E a questão do bullying? Está em alta a discussão sobre o assunto, mas é algo sempre existiu.
A verdade é que pegamos um conceito norte-americano e colocamos no termo. Vejo uma coisa positiva e negativa em relação a isso. Positiva porque pelo menos falamos disso hoje e discutimos de um jeito, tocamos no assunto. Mas por outro lado, você toma emprestado um conceito norte-americano e aplica aqui. Vamos olhar para a questão da violência – eu prefiro chamar assim – na escola, da escola e para com a escola. Não adianta você falar que o bullying é a ação do aluno ou do professor. É tudo junto. Tem que ser vista como uma prática social dentro da prática social mais ampla. O aluno também sofre influência da escola. Todos os dias ser tratado como inferior, por exemplo, é uma violência. A violência simbólica é dolorida tanto quanto a violência física. O bullying entre os alunos, entre alunos e professores, entre professores, é uma coisa muito ruim.

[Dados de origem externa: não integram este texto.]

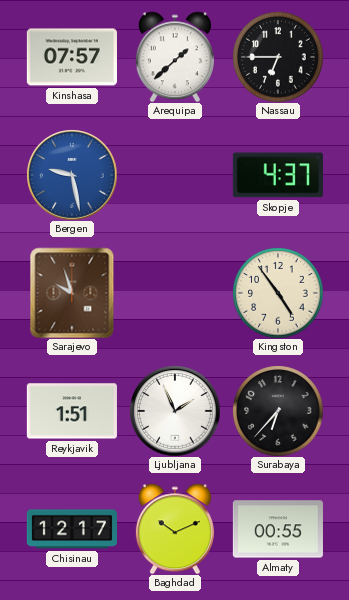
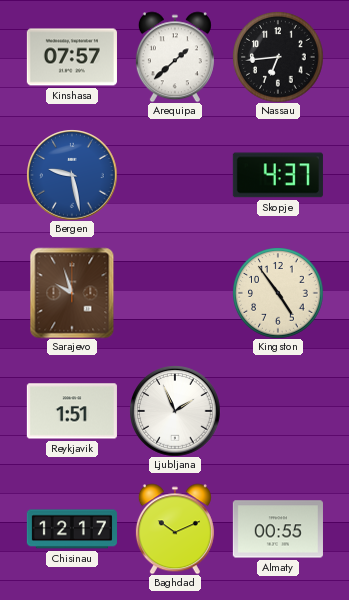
Nassau: 6:45 -> 6:44
Surabaya: 6:37 -> none
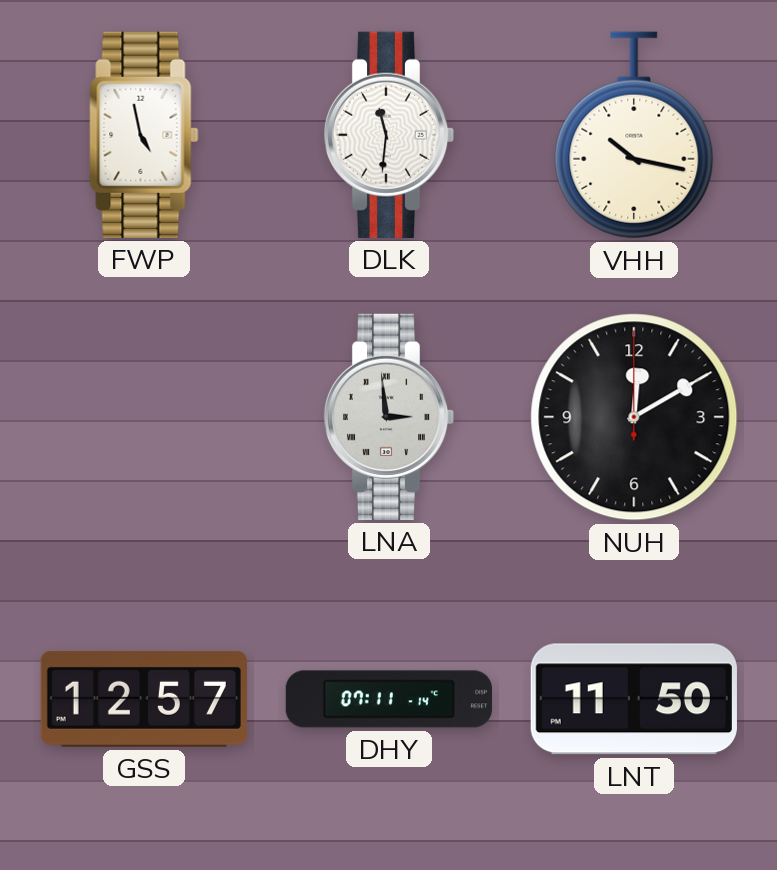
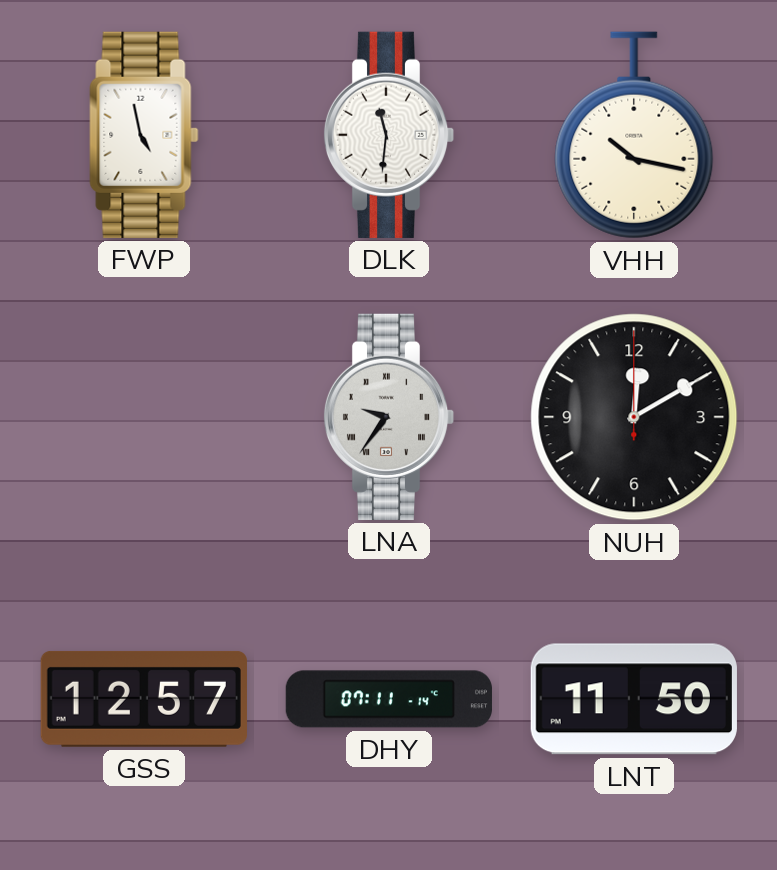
LNA: 2:59 -> 9:36
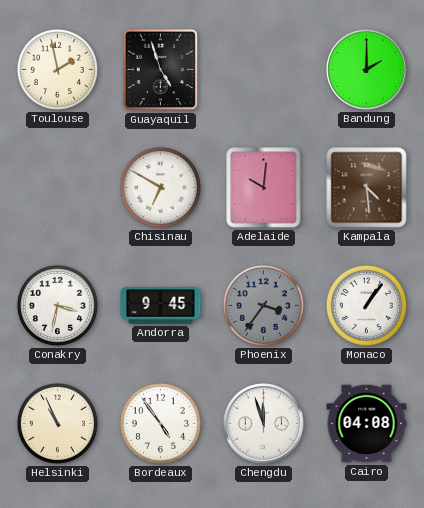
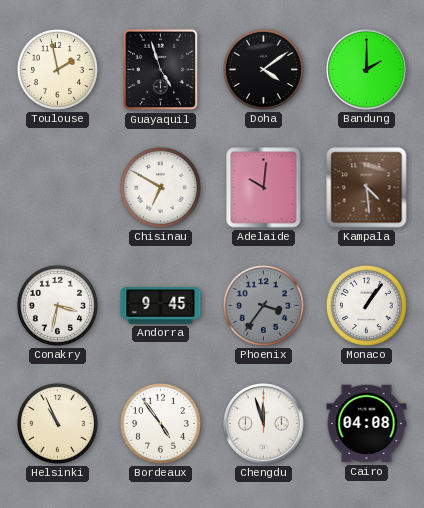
Doha: none -> 4:09
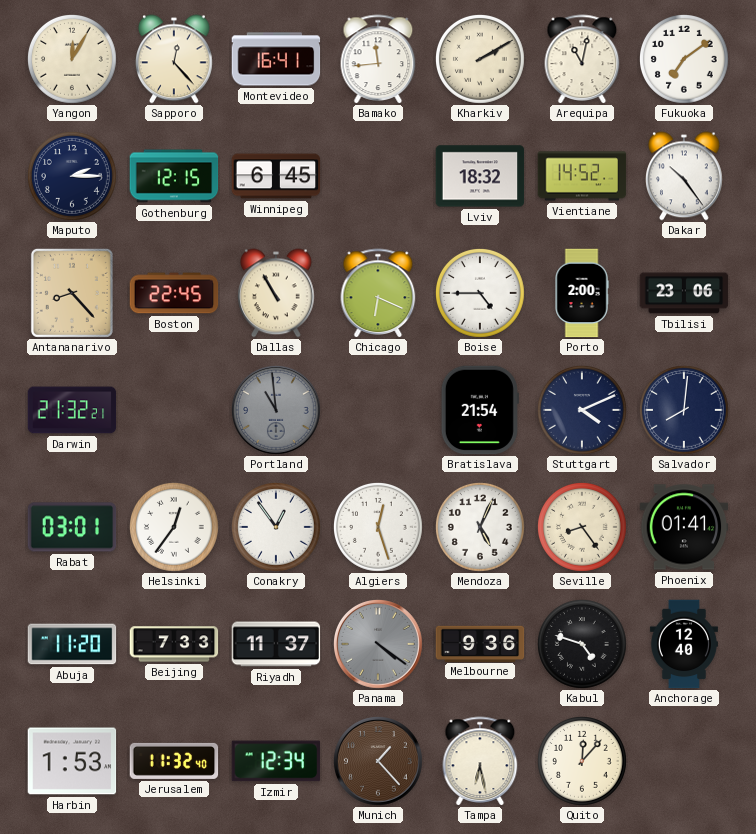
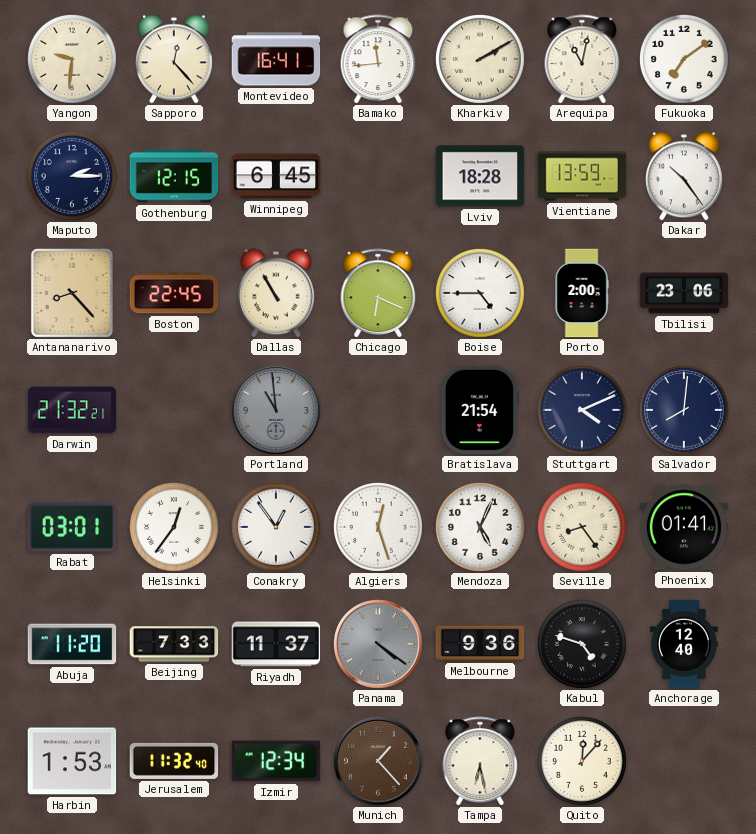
Yangon: 12:05 -> 9:31
Lviv: 18:32 -> 18:28
Vientiane: 14:52 -> 13:59
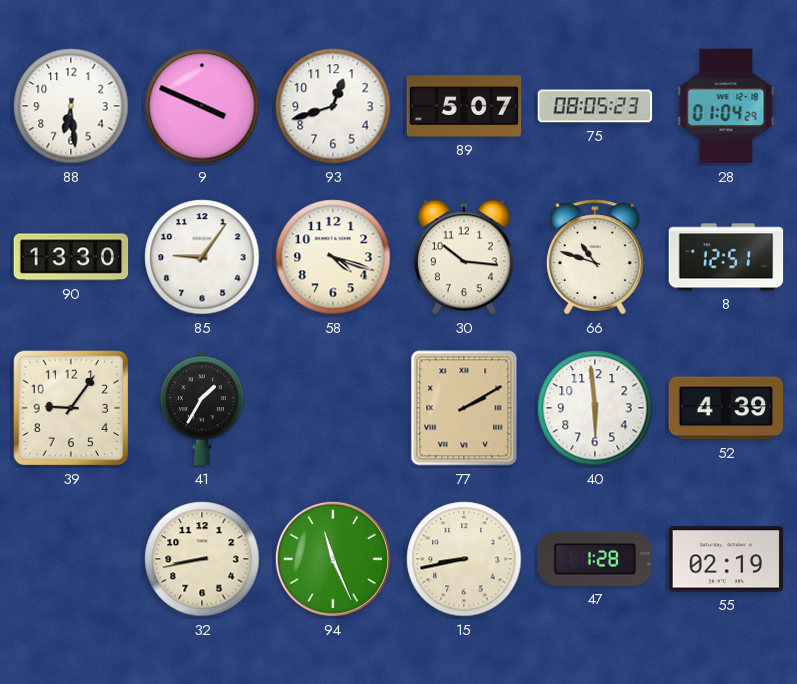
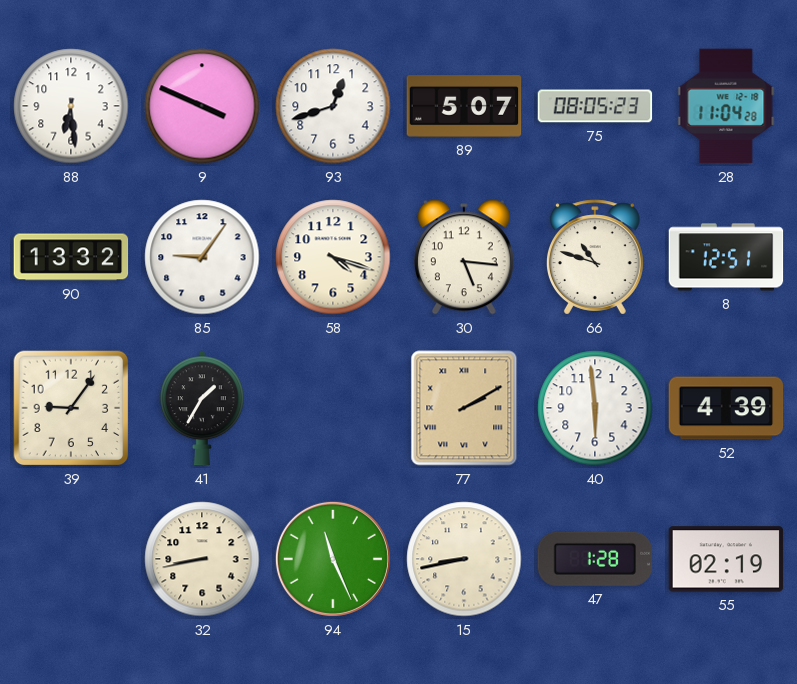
28: 01:04 -> 11:04
90: 13:30 -> 13:32
30: 10:16 -> 5:16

Mudou muito o papel dos pais na educação com o passar dos anos?
Se você tomar um século como referência, o início do século XX e o início do século XI, por exemplo, claro que ao longo desse tempo muita coisa se alterou. Você tinha pais autoritários, mas pais que dispunham de mais tempo para os filhos. Hoje você tem pais que conversam mais, ou terceirizam a educação dos seus filhos, ou na pior das hipóteses, são totalmente ausentes, ou na melhor das hipóteses aquele pai mais preocupado. Mas você tem um mundo mais preocupado com o filho, com a formação, você tem muita gente de verdade querendo que tudo dê certo – professores, pais, etc. Educar é uma prática social que vai sempre gerar transformação. Não adianta falar em educação totalmente democrática. A educação é democrática mas ela também pede limite. Por isso que o educador – o pai, a mãe, o professor, enfim – tem que ter também uma certa sensibilidade, clareza de princípios, para eventualmente dizer “aqui vou dizer não”, “aqui eu vou dizer que sim”, “aqui a decisão é dele”, ou “aqui a decisão é da família”. Não tem um ideal prescritivo, um modelo. Tem uma coisa que pode nos ajudar muito: é que a gente sempre converse. Pais conversem com outros pais, com educadores, que o debate na sociedade seja amplo sobre o papel da educação.

Mas muitos pais que têm mais condições e podem pagar uma escola para seu filho acabam tratando a escola como um negócio. Se ele está pagando, a escola teria que criar o filho.
Lamentavelmente sim. Hoje, se a gente quiser, a gente pode dizer que tem duas concepções grandes nesse caso. Uma concepção que entende a educação como bem público, como um serviço público. E aquele que vê a educação como mercadoria. Me coloco como cliente, pago a educação, portanto tenho que receber uma boa mercadoria: meu filho deve vir bem educado como eu li no contrato que assinei. Eu não acredito que a educação possa ser mercadoria, dá errado. A educação é um serviço público. Mesmo em uma instituição como a PUC. Ela é paga, mas ela tem o dever de prestar um serviço público. E não é o cliente que dá o tom dela, são seus educadores.

Qual o grande desafio hoje na educação no Brasil?
Formar cidadãos com valores fundamentais como igualdade, liberdade, respeito ao outro.

Qual o alerta que deve ser dado aos pais de hoje?
Conversem, convivam com seus filhos o máximo que puderem. Mesmo a gente sabendo a dificuldade de tempo. Eu fico pensando nessas mães de periferia que saem de manhã e vão fazer seu trabalho o dia todo. Ainda sim, eu proporia que se pense um tempo na hora de fazer a comida e traga a criança, o adolescente e tente dialogar. Não perca o pé do diálogo.

E conviver com a escola também.
Direto! Uma pesquisa muito interessante nossa aqui apontou que as mães de uma creche e as professoras, quando elas desafinam e não dialogam, quem se perde é a criança. Assim como na escola, os professores e os pais têm que estar conversando mais, atuando em conjunto. A criança tem que sentir que em seu mundo infantil que ela tem um mundo adulto responsável por ela.